Work to be completed:
In the data below, find the line that contains "ІСТОРІЯ РОЗВИТКУ ПЕДАГОГІЧНОЇ ТЕОРІЇ" and the line that contains "ФЕНОМЕНОЛОГІЧНИЙ ПІДХІД У ПЕДАГОГІЦІ: МАРТІН". Copy both, plus every line between them, exactly.

(Record set Opens)

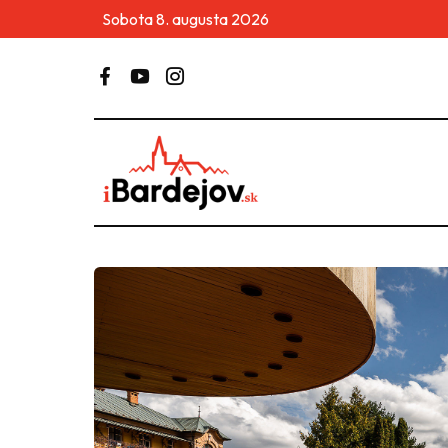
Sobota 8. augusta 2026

(Record set Closes)
(Record set Opens)

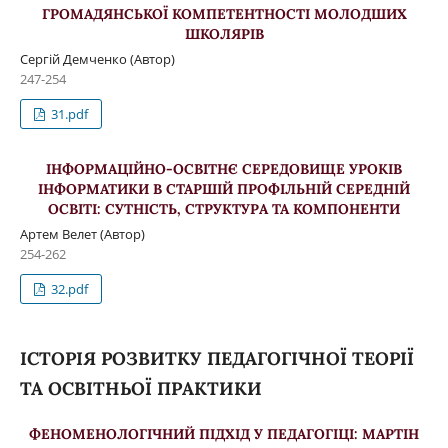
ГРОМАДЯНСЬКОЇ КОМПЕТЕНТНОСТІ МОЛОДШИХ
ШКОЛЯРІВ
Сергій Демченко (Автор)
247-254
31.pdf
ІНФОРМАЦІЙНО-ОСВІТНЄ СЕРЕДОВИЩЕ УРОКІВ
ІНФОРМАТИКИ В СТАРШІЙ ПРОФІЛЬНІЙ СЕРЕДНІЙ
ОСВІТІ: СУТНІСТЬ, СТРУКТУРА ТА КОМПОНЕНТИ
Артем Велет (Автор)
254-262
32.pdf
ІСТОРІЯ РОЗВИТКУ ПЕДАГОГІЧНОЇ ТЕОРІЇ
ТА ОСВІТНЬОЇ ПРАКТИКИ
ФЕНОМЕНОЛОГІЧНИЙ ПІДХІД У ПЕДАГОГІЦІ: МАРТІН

(Record set Closes)

Output of the task:
ІСТОРІЯ РОЗВИТКУ ПЕДАГОГІЧНОЇ ТЕОРІЇ
ТА ОСВІТНЬОЇ ПРАКТИКИ
ФЕНОМЕНОЛОГІЧНИЙ ПІДХІД У ПЕДАГОГІЦІ: МАРТІН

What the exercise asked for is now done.